Muy bien, gracias —respondió Martin—. Aunque la herida fuese cincuenta veces peor, pensaría que ha valido la pena sufrirla por esas horas… por esa abundancia… Maturin, dirija su telescopio hacia aquel enorme árbol en ese montículo y luego desplácelo un poco a la derecha. ¿No ve algo que parece una manada de monos?

Sí —respondió—. Y me parece que son monos aulladores negros.

¿Monos aulladores? Sí, sin duda. Quisiera que ese hombre hiciera menos ruido —añadió en voz baja para que el piloto no le oyera.

Realmente está haciendo mucho ruido —dijo Stephen—. Vamos a la proa.

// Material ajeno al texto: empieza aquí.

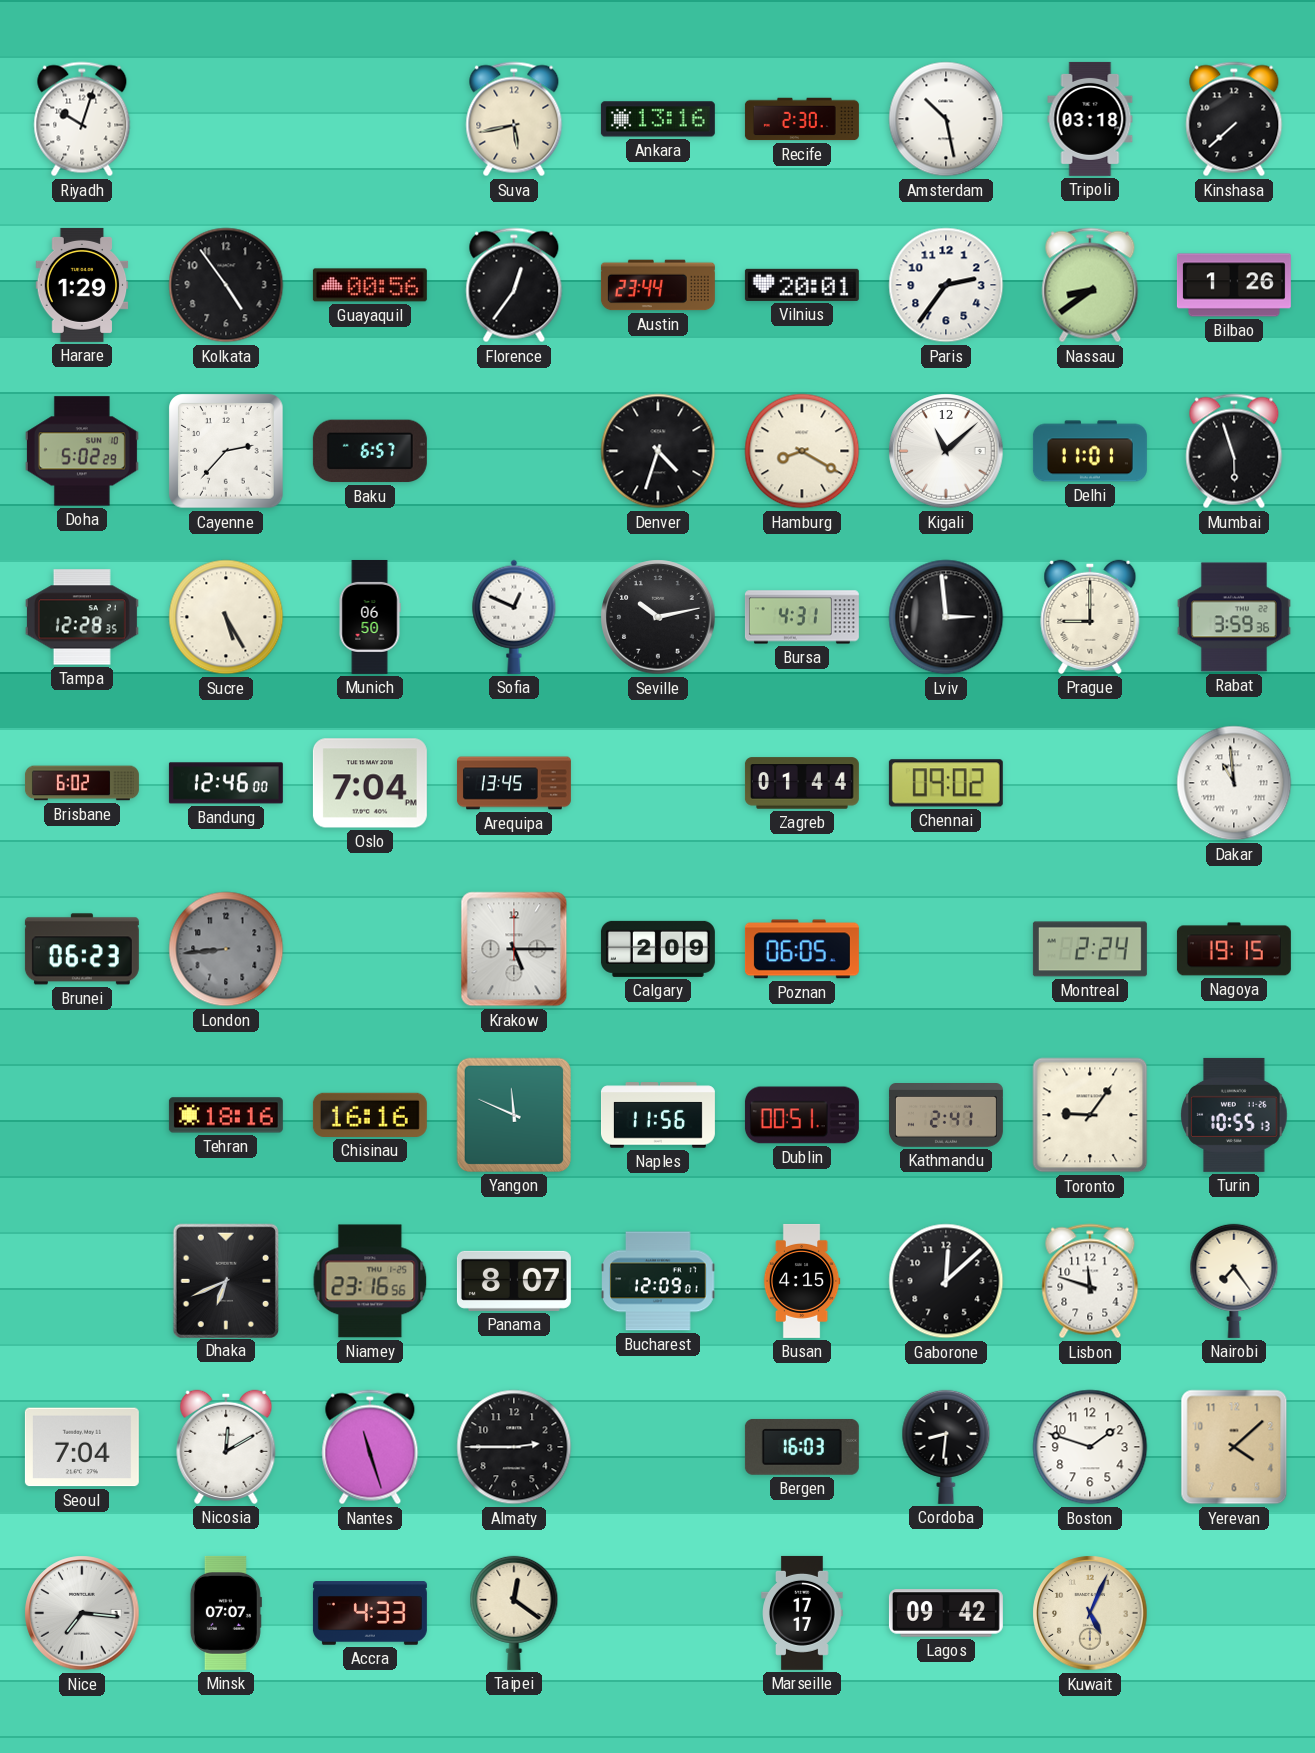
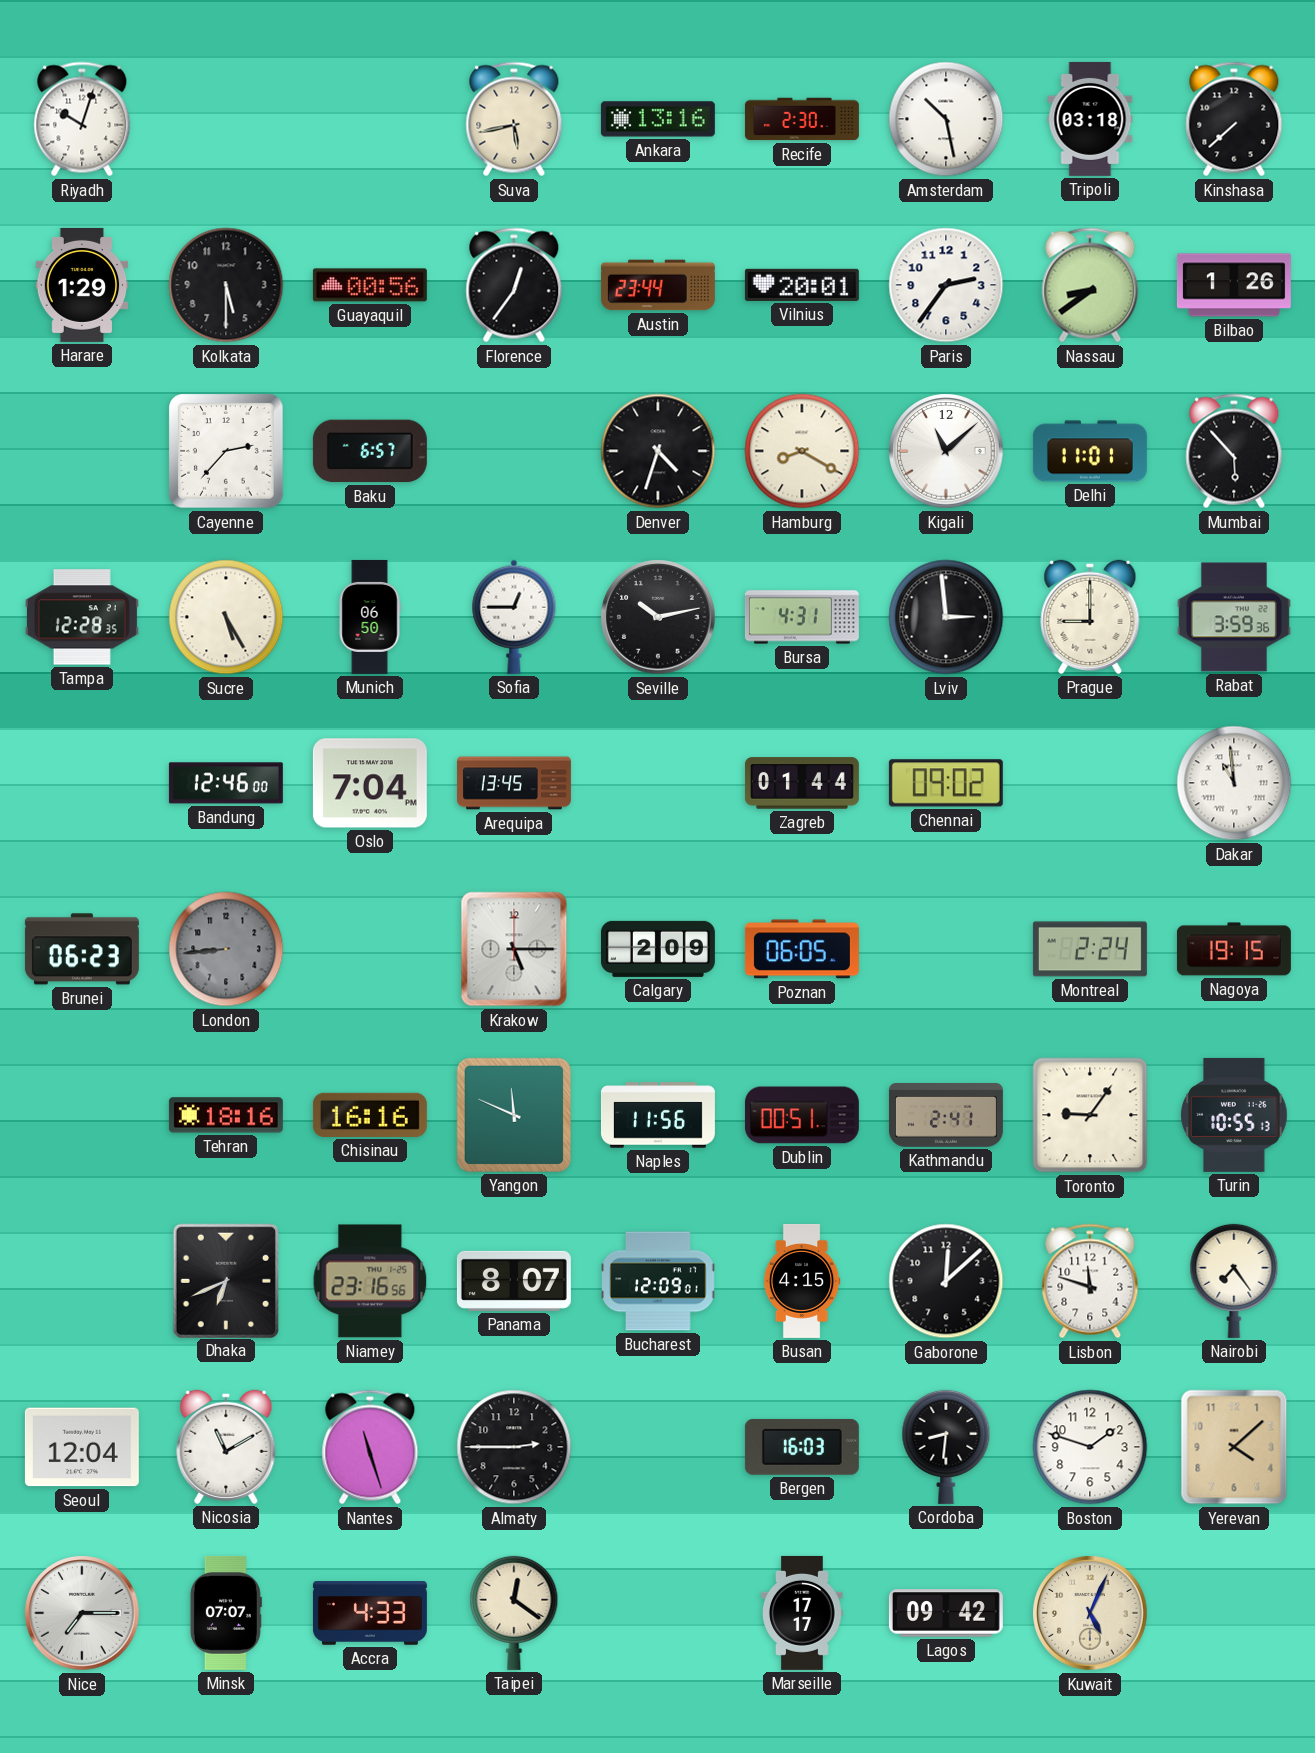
Kolkata: 4:54 -> 5:30
Doha: 5:02 -> none
Mumbai: 5:57 -> 5:53
Sofia: 12:49 -> 12:45
Brisbane: 6:02 -> none
Seoul: 7:04 -> 12:04
Nicosia: 12:10 -> 11:10
Nice: 7:16 -> 7:15
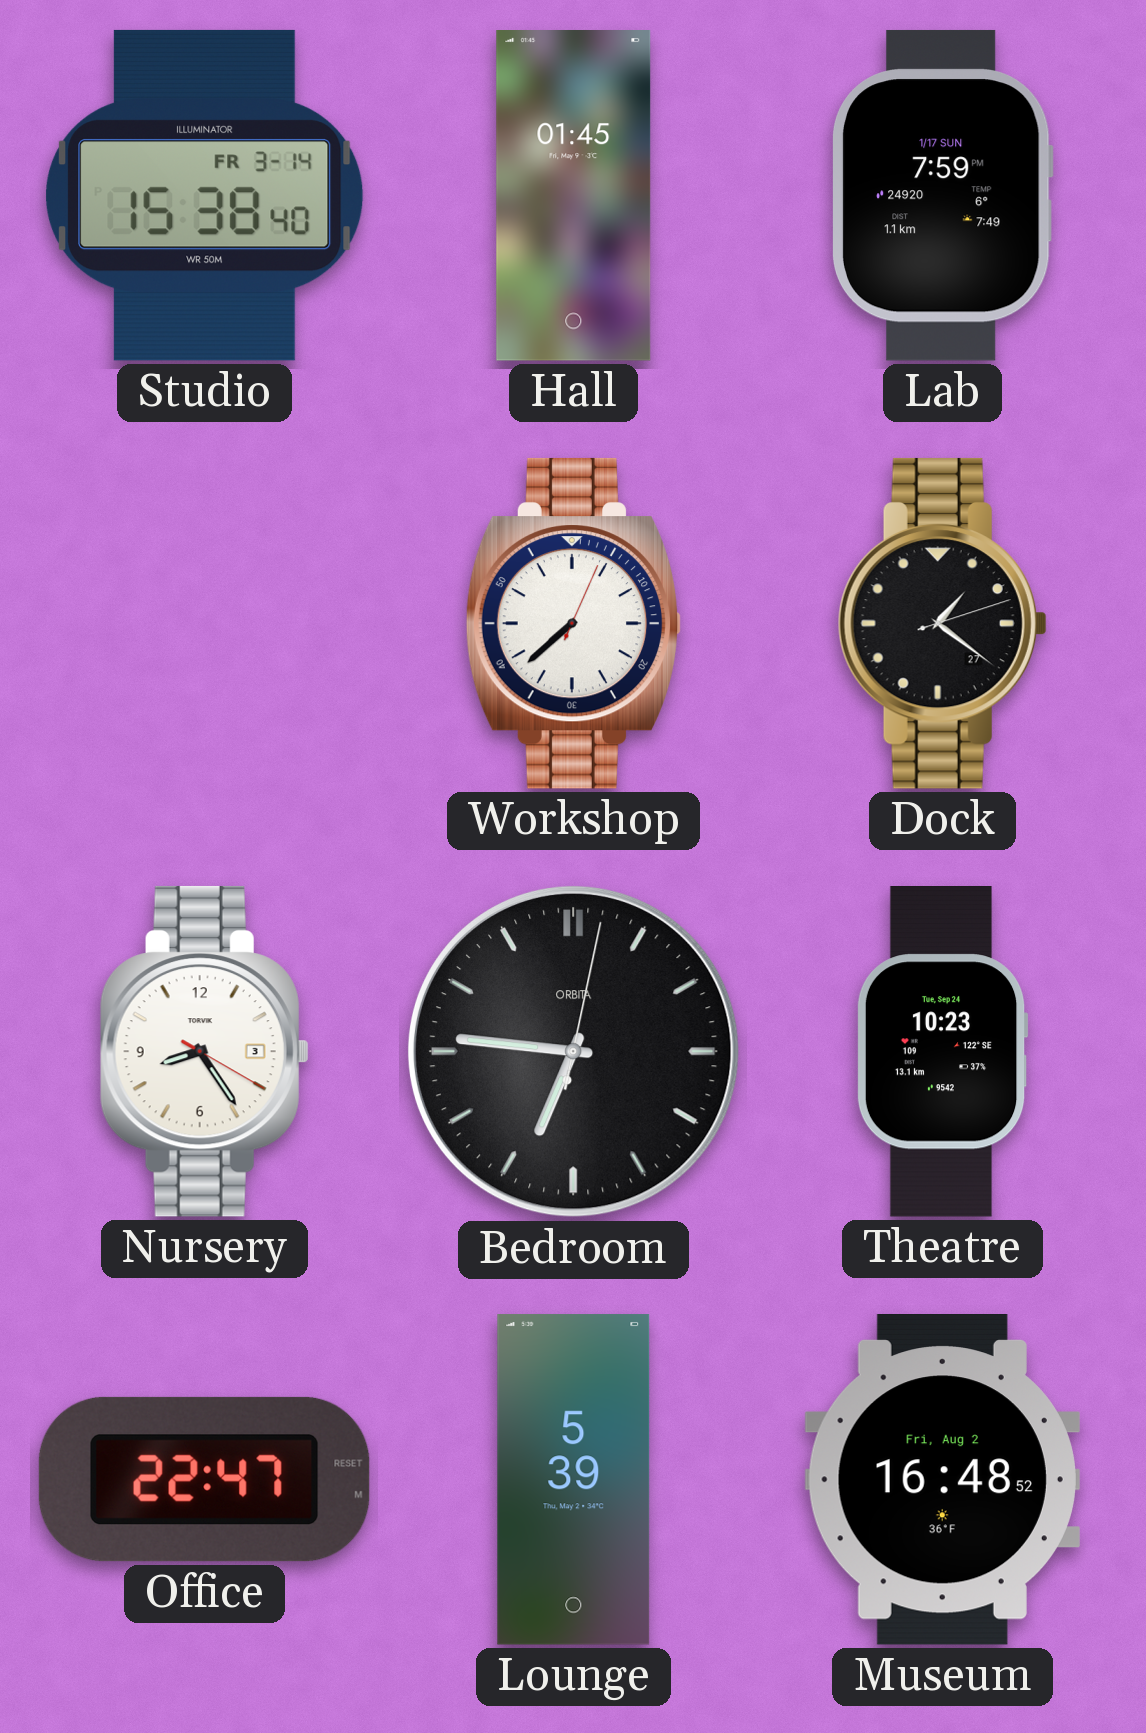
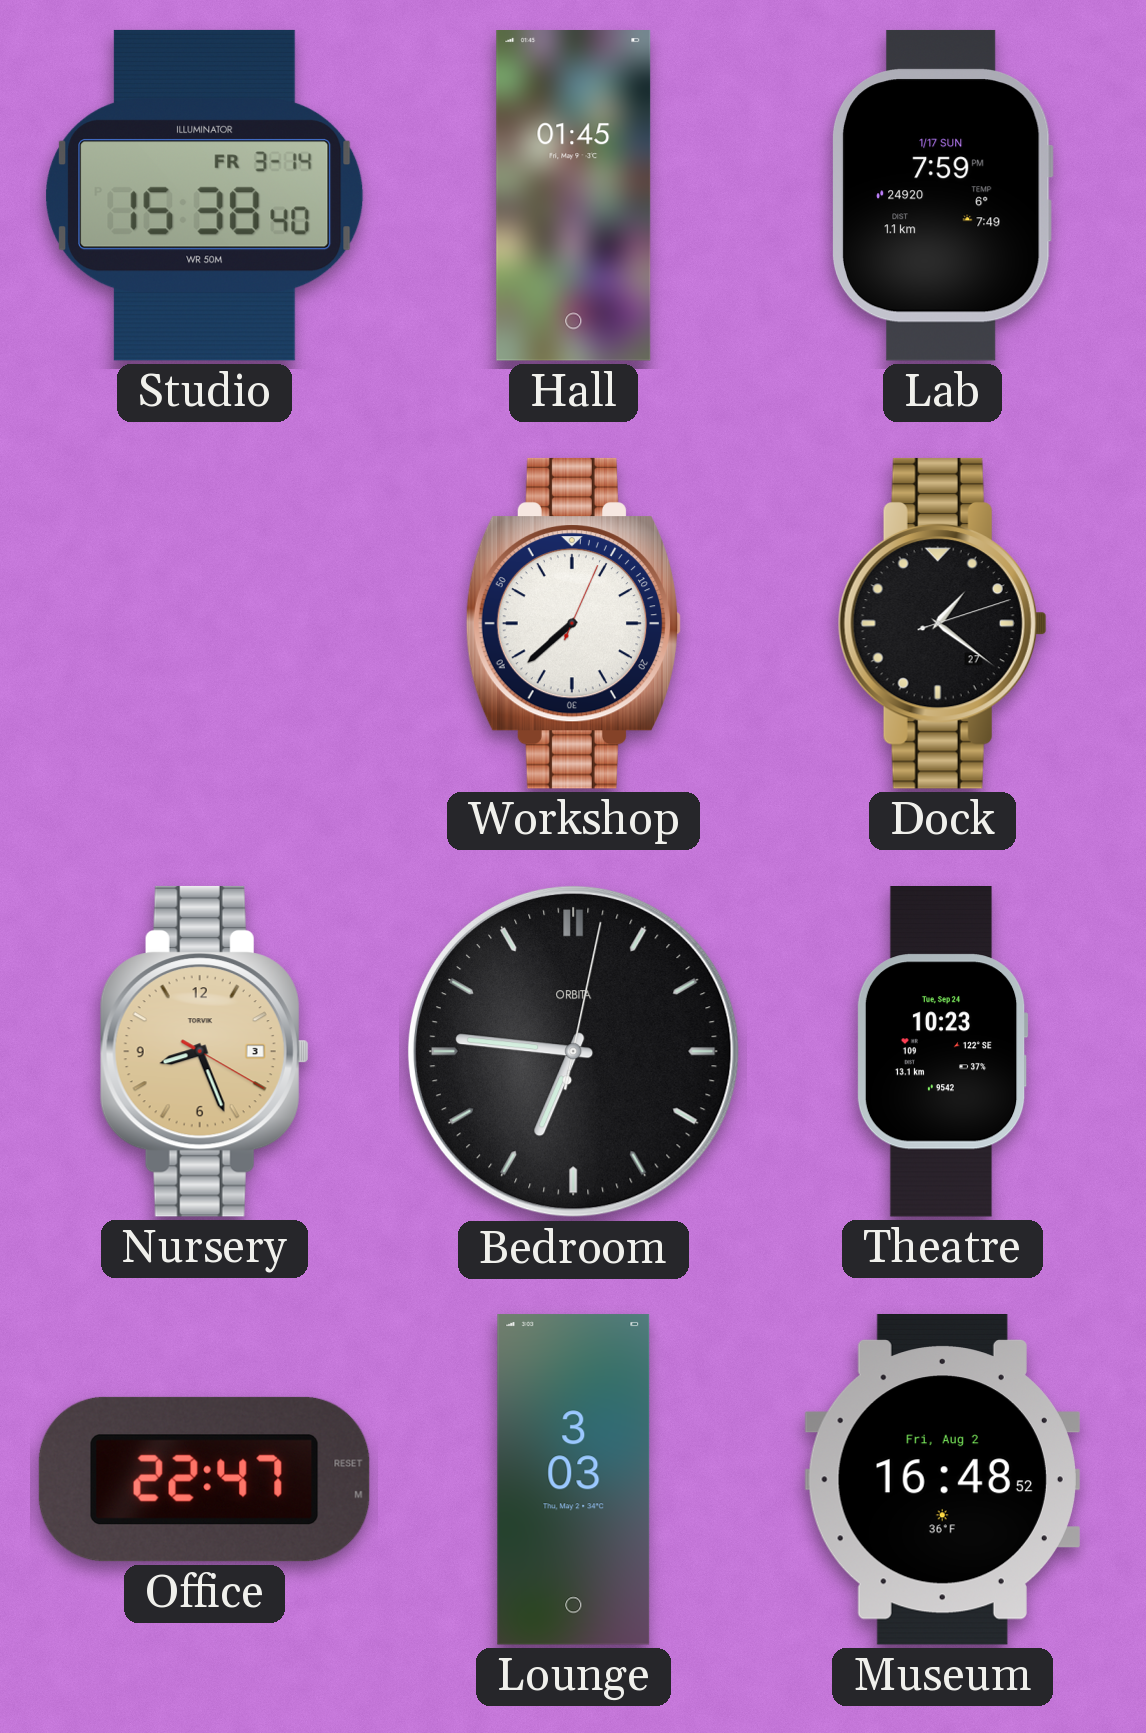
Nursery: 8:24 -> 8:26
Nursery dial: white -> champagne
Lounge: 5:39 -> 3:03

Pero incluso en la proa podían oír la risa del piloto y cómo imitaba el grito del jaguar, diciendo «buu-buu» en tono grave. Además, el piloto les causó una decepción, porque condujo la lancha al centro del río, desde donde no podían ver bien ninguna de las dos riberas. La marea había empezado a bajar y la fragata avanzaba muy rápido con las gavias y el foque desplegados y con el viento por la aleta. Avanzó muy rápido hasta que.chocó suavemente con un banco de arena y quedó detenida con la cubierta inclinada, de modo que la proa estaba mucho más alta que la popa e hizo desprenderse una enorme masa de cieno y arena que la corriente arrastró. Enseguida los marineros tiraron de las escotas, y cuando cargaron las velas, Jack salió de su cabina y corrió a la proa gritando:

¡Echen la sonda la agua! ¡Echen la sonda al agua!

Entonces se inclinó sobre la borda y miró hacia el agua, que ya estaba más clara, y comprobó que la fragata se había hundido tanto en el banco de arena que el fondo estaba a una yarda del orificio por donde se sacaban las amarras.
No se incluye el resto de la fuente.